Quels sont les éléments importants se retrouvant dans la requête?

(1) Le nom de la personne qui demande la requête, (2) le nom de la personne qui est visée, (3) ainsi que des situations, des événements, ou des motifs sérieux qui nous font croire que la vie de la personne en cause est en danger. (4) Demande à la cour pour obtenir que la personne soit évaluée. (5) Une autorisation de la cour afin d’obtenir la dispense d’aviser la personne en cause. (6) Demande à la cour pour empêcher l’interrogatoire de la personne en cause. (7) Décision de la cour.

Peut-on s’en passer des services d’un avocat?

Oui, c’est une démarche qui peut être entamée par les parents, sans nécessairement passer par les services d’un avocat.

Combien de temps est nécessaire pour l’obtention de l’ordonnance?

En vous présentant au Palais de Justice, le délai peut varier d’un à trois jours. En utilisant les services d’Urgence Sociale de Laval, il est possible de l’obtenir beaucoup plus rapidement.

Que doit-on faire par la suite?

Si le juge accepte la requête, vous devez vous diriger vers le poste de police le plus près de l’endroit où demeure la personne en cause et présenter l’ordonnance en question. Ensuite les policiers exécutent l’ordonnance et transportent, avec ou sans l’aide des ambulanciers, la personne en cause vers l’établissement indiqué sur l’ordonnance.

La famille peut-elle désigner l’hôpital le plus indiqué pour la personne malade?
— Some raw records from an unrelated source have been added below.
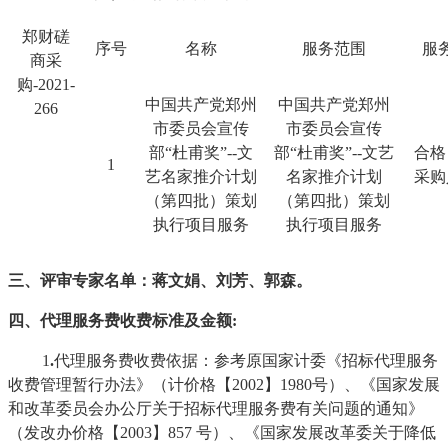
郑财磋
序号
名称
服务范围
服
商采
购-2021-
中国共产党郑州
中国共产党郑州
266
市委员会宣传
市委员会宣传
部“杜甫奖”--文
部“杜甫奖”--文艺
合格
1
艺名家推介计划
名家推介计划
采购
（第四批）策划
（第四批）策划
执行项目服务
执行项目服务
三、评审专家名单：蒋文娟、刘芳、郭森。
四、代理服务费收费标准及金额
:
1
.
代理服务费收费依据：参考原国家计委《招标代理服务
收费管理暂行办法》（计价格【
2002】1980号）、《国家发展
和改革委员会办公厅关于招标代理服务费有关问题的通知》
（发改办价格【2003】857 号）、《国家发展改革委关于降低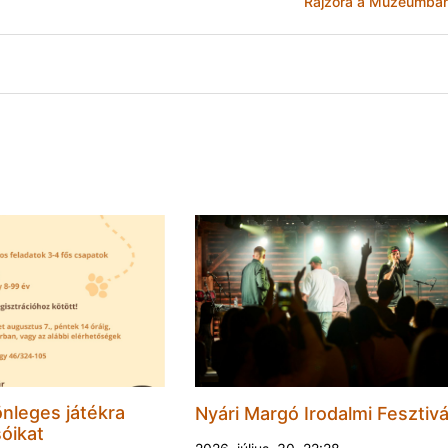
Rajzóra a Múzeumba
nleges játékra
Nyári Margó Irodalmi Fesztivá
sóikat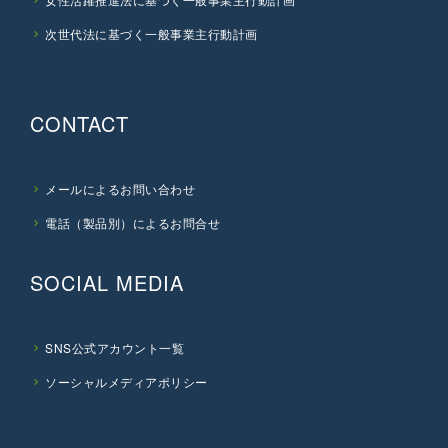
次世代法に基づく一般事業主行動計画
CONTACT
メールによるお問い合わせ
電話（製品別）によるお問合せ
SOCIAL MEDIA
SNS公式アカウント一覧
ソーシャルメディアポリシー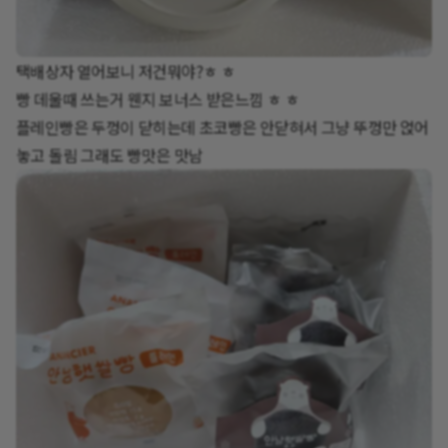
택배상자 열어보니 저건뭐야?ㅎ ㅎ
빵 데울때 쓰는거 웬지 보너스 받은느낌 ㅎ ㅎ
플레인빵은 두껑이 닫히는데 초코빵은 안닫혀서 그냥 뚜껑만 얹어
놓고 돌림 그래도 빵맛은 맛남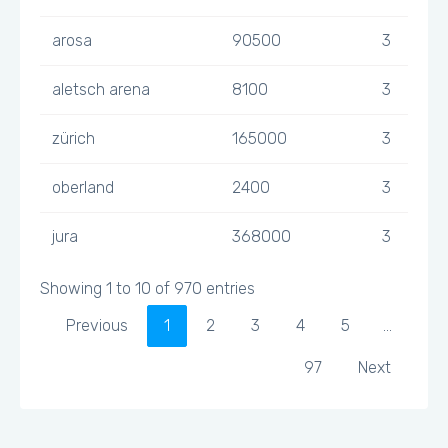
arosa
90500
3
aletsch arena
8100
3
zürich
165000
3
oberland
2400
3
jura
368000
3
Showing 1 to 10 of 970 entries
Previous
1
2
3
4
5
…
97
Next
Vous pouvez toujours suggérer l’hôpital qui vous convient mieux, mais il revient au juge de prendre la décision. Normalement, le juge dirige la personne soit là où elle est suivie ou à l’endroit le plus près de sa demeure.

Est-ce que cela veut dire qu’enfin, la personne en cause va prendre sa médication?

Non, il y a une différence entre une requête pour une évaluation psychiatrique et une requête pour une obligation de traitement. Lorsque la personne est amenée à l’hôpital contre son gré, elle est prise en charge par l’établissement et elle est placée en garde provisoire jusqu’à ce qu’elle subisse son examen psychiatrique, et ce, à l’intérieur de 24 heures. Par contre, personne ne peut être soumis à des soins sans son consentement. Alors, il se peut que la personne en cause refuse tout traitement et le personnel hospitalier doit se plier à ce refus, surtout si cette personne est apte à consentir et qu’il n’y a pas de danger ni pour elle ni pour autrui. Par ailleurs, si le premier examen est concluant, on maintient la garde en vue d’un deuxième examen et cela doit être fait à l’intérieur de 96 heures, c’est-à-dire quatre jours depuis son admission. Finalement, s’il n’y a aucune dangerosité au bout d’un deuxième examen, la personne est libérée.

Comment la famille doit elle se prendre pour que la personne en question soit soignée ou qu’elle soit médicamentée?

En principe, c’est à cette fin qu’on présente une requête pour une obligation de traitement. Toutefois, les parents n’ont pas besoin de se rendre jusqu’à ce point, car c’est l’hôpital qui s’en charge normalement. Afin que l’état de la personne malade soit stabilisé, l’hôpital peut décider d’entamer cette procédure même si la personne s’y oppose.

À partir de quel âge la personne a le droit de refuser de se faire évaluer ou soigner par un médecin?

C’est à partir de 14 ans que le jeune a le droit de refuser une évaluation ou des soins même si les parents ne sont pas d’accord. Toutefois, les parents peuvent utiliser une ordonnance de cour.